Je voudrais décrire un fort singulier état de l'âme que j'ai vu de très près, et que je crois connaître parfaitement. Ce n'est autre chose que la vieille maladie connue depuis longtemps sous le nom d'ennui, mais l'ennui arrivé jusqu'à ses dernières limites, et péné– trant l'être physique tout entier de ses poisons subtils et de ses énervantes léthargies. A celui qui posséderait la plume du violent Swift, il serait facile, avec cette simple description, de faire un de ces pamphlets comme il savait les faire, un de ces pamphlets où il concentrait en quelques pages toute l'énergie de cette haine qui aurait pu suffire à une génération entière de cœurs haineux; mais je ne possède pas la plume de l'illustre misanthrope, et n'ayant d'ailleurs aucun sentiment personnel à mêler à cette description, je dois me borner à transcrire le plus exactement possible les confessions qui m'ont été faites un certain jour.

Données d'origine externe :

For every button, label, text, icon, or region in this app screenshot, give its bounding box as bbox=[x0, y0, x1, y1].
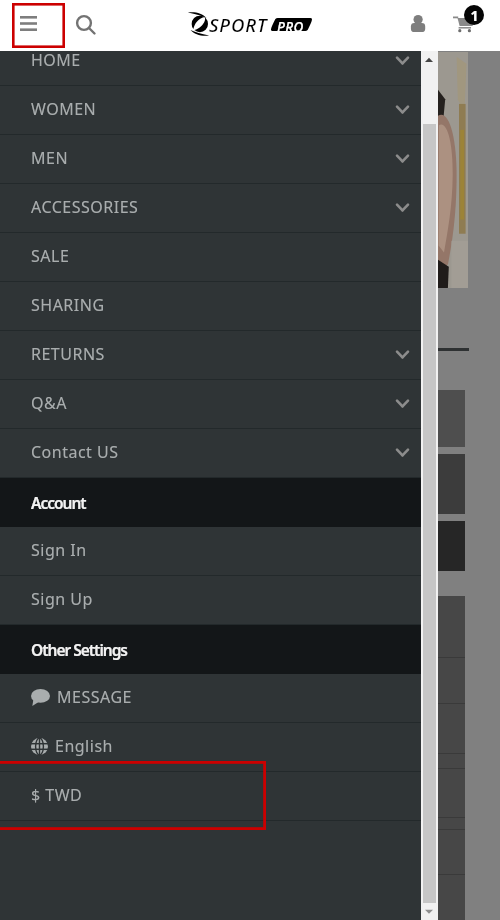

Je voudrais les transcrire sans aucune mise en scène littéraire, comme un naturaliste décrit une plante inconnue, ou comme un médecin décrit une maladie, sèchement, avec méthode et précision. Un pareil travail, s'il était accompli par un esprit attentif et délicat, ne serait inutile, je le crois, ni au moraliste, ni au médecin, ni à l'historien futur des mœurs contemporaines. Le premier y trouverait la preuve que la nature humaine a des ressources infinies, même lorsqu'elle est placée dans les conditions les plus déplorables; le second y trouverait des indications certaines sur le tempérament des hommes d'aujourd'hui et sur les causes de leurs bizarres maladies, qui se concentrent de plus

en plus sur la substance pensante et l'appareil de la sensibilité; le dernier enfin pourrait s'en servir pour mesurer les progrès de la grande infirmité du siècle. Pour moi, mon ambition serait satisfaite, si le lecteur, après avoir achevé ces quelques pages, leur donnait lui-même pour titre : Mémoire pour servir à l'histoire de l'ennui au dix-neuvième siècle.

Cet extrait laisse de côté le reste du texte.